The second big distinction is maintainability, and this is one where context awareness handily trumps customer-specific finetuning. If the base model improves or is updated, all of the precomputed indices in context awareness still apply, but customer-specific finetuning will need to be redone as there is no easy way to “transfer” weights. Even more than this, as soon as a codebase changes, it is incredibly fast to update the indices in the context awareness system, but any new code won’t be reflected via customer-specific finetuning until a new finetuning job is completed. Since customer-specific finetuning should not be used for retrieval anyways, this last point is less worrisome, but still highlights the update speed of the two systems.

The final distinction is on how predictable a win is with the corresponding tool. Getting wins from context awareness is much more predictable, and its outputs are inspectable, while for customer-specific finetuning, it often takes multiple cycles of choosing which parts of the codebase to finetune over and testing quality of results over long periods of time before seeing any wins. For our customers who have seen wins from customer-specific finetuning on their DSLs and rare languages, it has always taken at least a few weeks of constant iteration and evaluation to get to a place where there is confidence. On top of this, with context awareness there are more places where a developer can help guide the system by providing more explicit user intent, such as with @ mentions or context pinning, which makes improved quality in results even more likely.

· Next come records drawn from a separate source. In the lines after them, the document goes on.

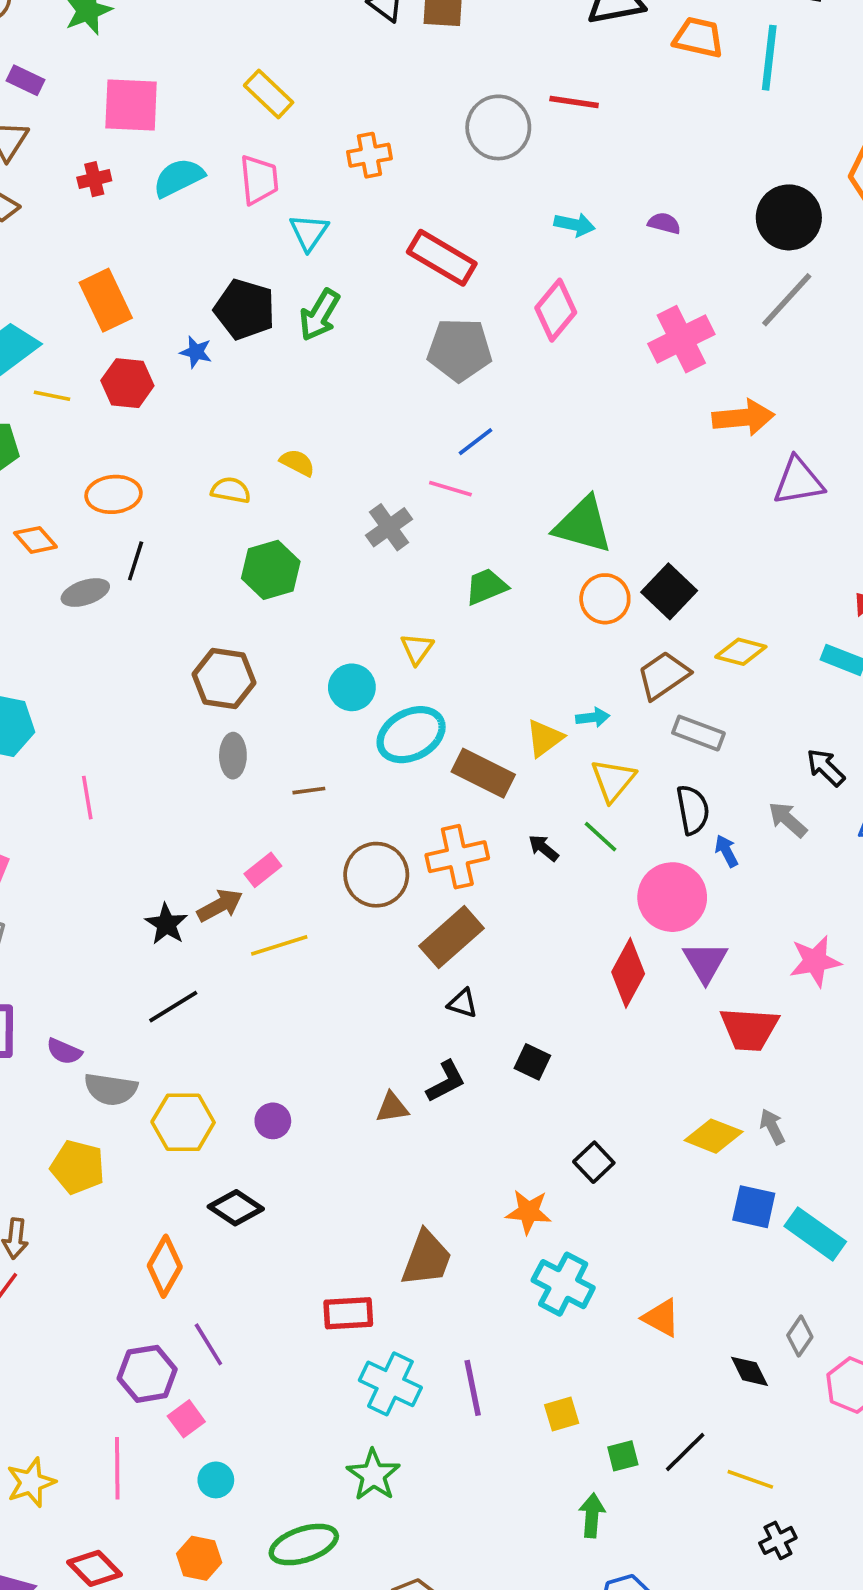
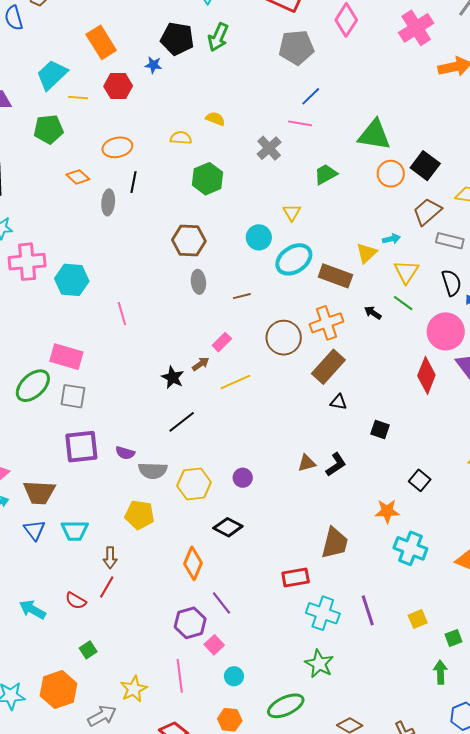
gray ellipse: (85, 593) -> (108, 202), turned -60
brown arrow: (220, 905) -> (201, 364), size x0.7
black L-shape: (446, 1081) -> (336, 465), moved

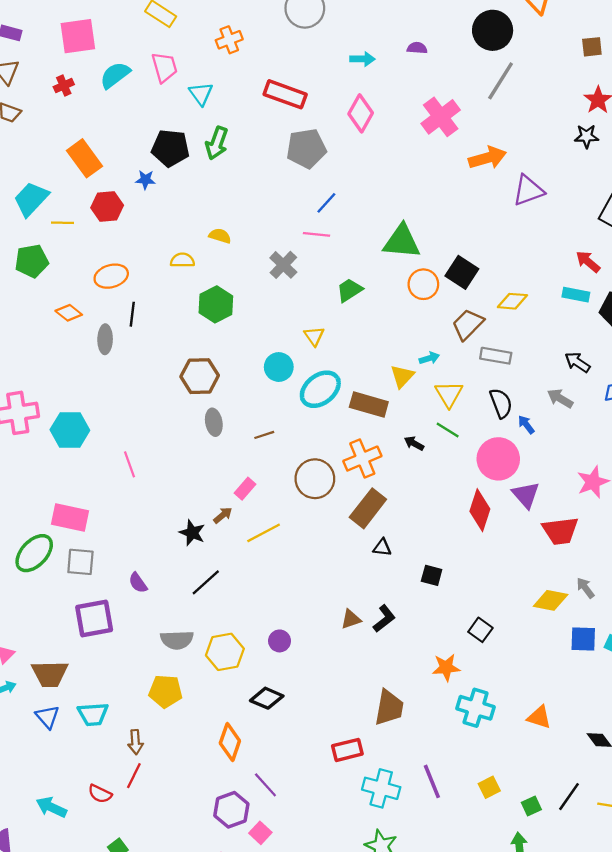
purple semicircle: (125, 453) -> (138, 583), moved, turned 42

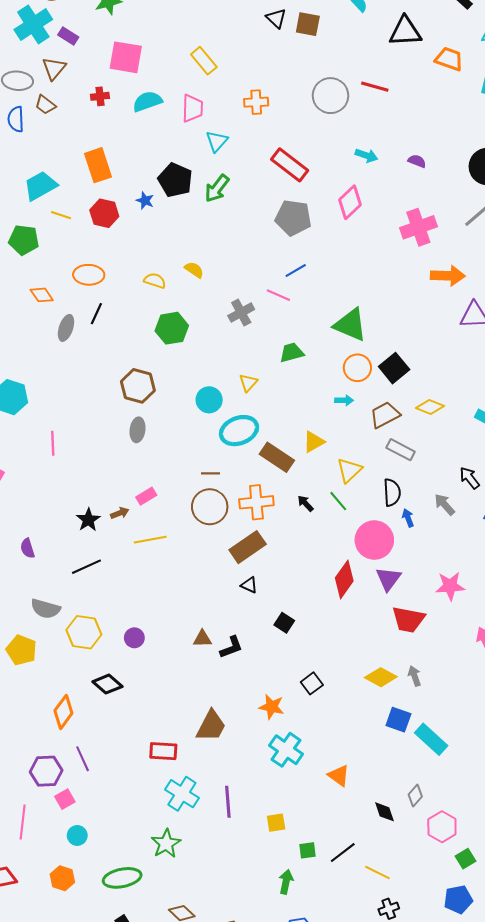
cyan arrow: (429, 358) -> (344, 400), moved
brown line: (264, 435) -> (211, 473), moved

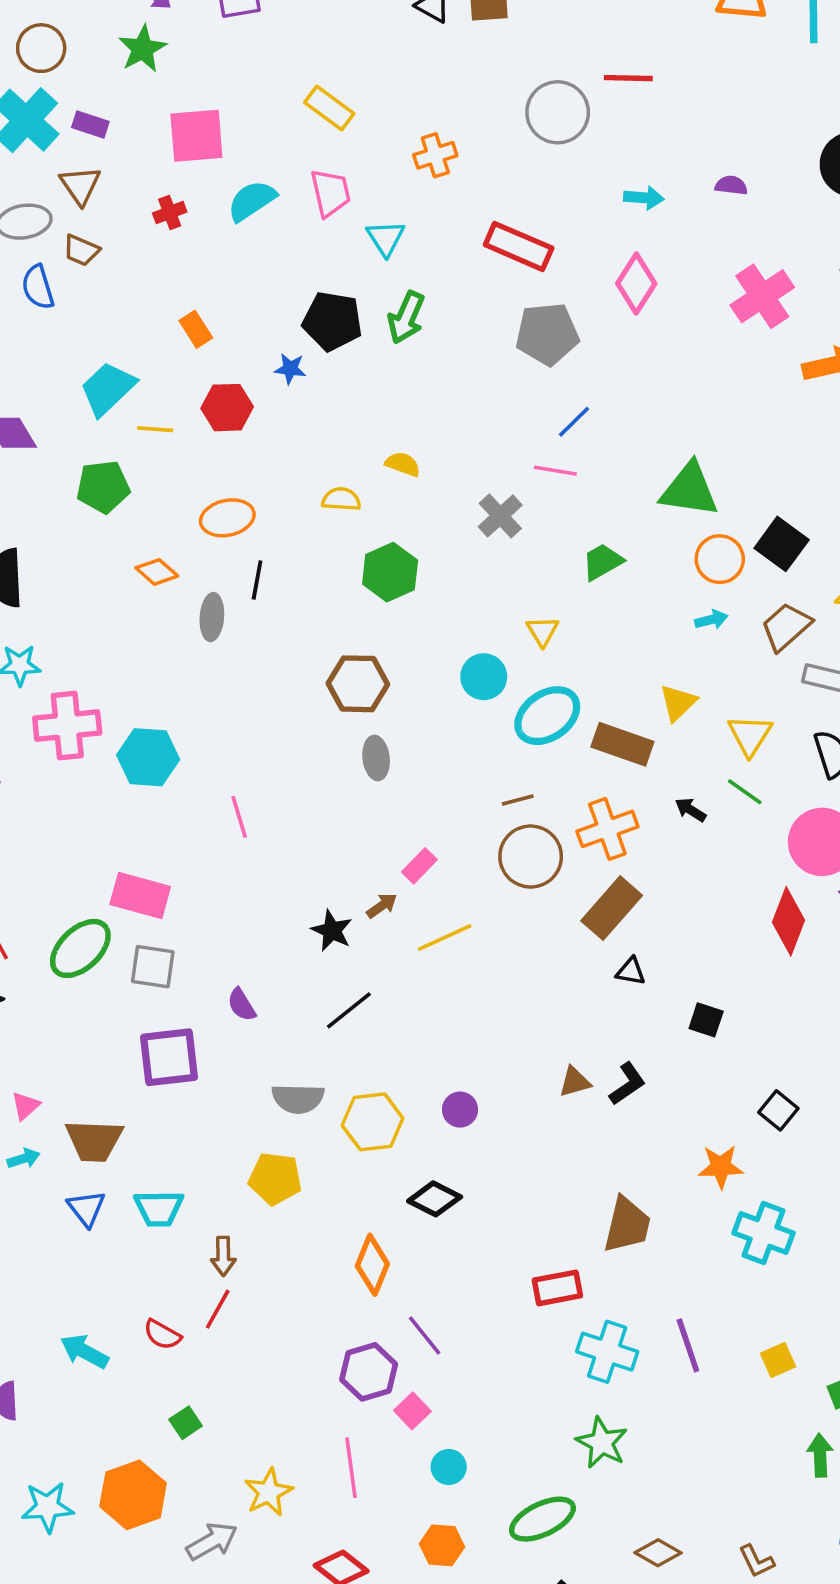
orange rectangle: (98, 165) -> (196, 329), size x0.6

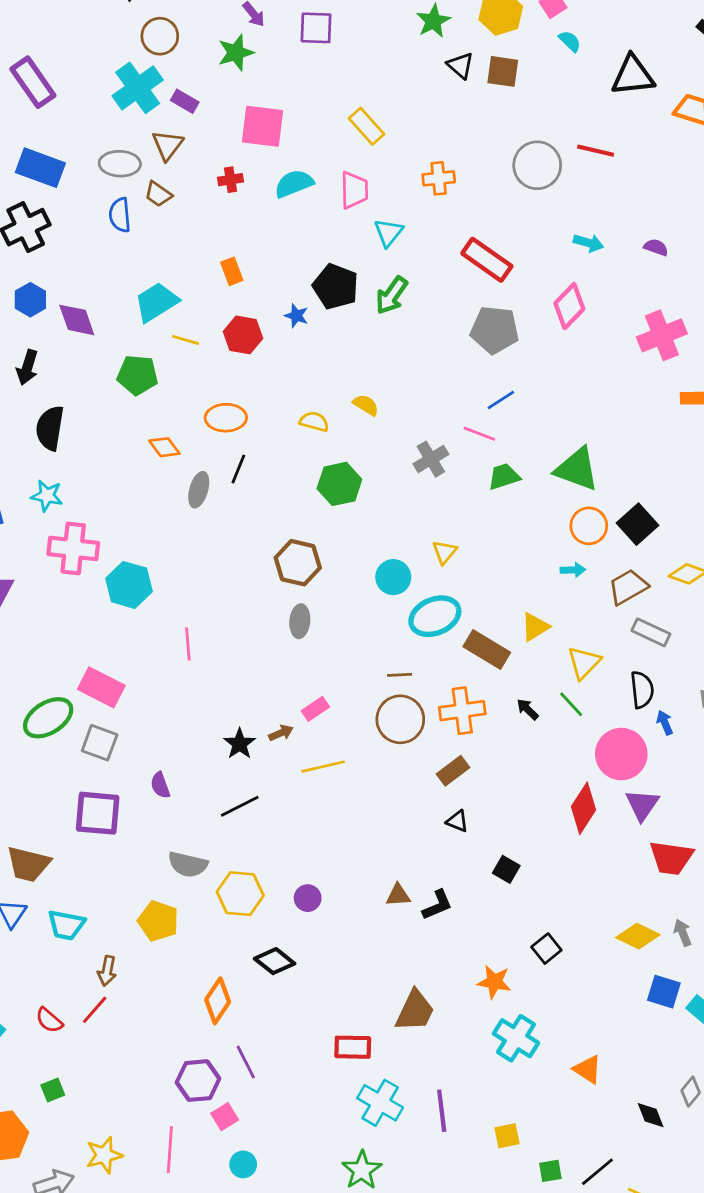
green trapezoid: (602, 562) -> (504, 477), moved
brown rectangle: (612, 908) -> (453, 771), size x0.7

All of these positives of context awareness and negatives of customer-specific finetuning are not meant to convince people that the former is objectively better than the latter. We just want to be clear why we recommend customer-specific finetuning to be used sparingly and tactically since almost every potential customer asks us about our finetuning system under the impression that it will create a personalized experience. The reality is that with Codeium, companies indeed will get a personalized experience, but more likely because of our advanced context awareness system.

What’s Next for Codeium’s Personalization Engine

To be transparent, these findings reflect the current state of Codeium’s context awareness and customer-specific finetuning systems, and they align with results that we have heard from other practitioners. Our opinions may completely change as we continue to iterate on and improve the systems.

And the reality is that we actually think there are improvements to be made on both context awareness and customer-specific finetuning, and are actively working on brand new paradigms for both. Context awareness still suffers from false positives in retrieval, which only become more problematic as a codebase gets larger, and customer-specific finetuning likely has targeted applications where the value is really highlighted. We have been researching how to massively increase the precision-recall of retrieval, and how to minimize the overhead of customer-specific finetuning while still being able to encode a lot of context as “long term memory.” We also said that context awareness and customer-specific finetuning were two tools in the personalization toolbox - we actually think there might be more… More to come on personalization engine breakthroughs shortly.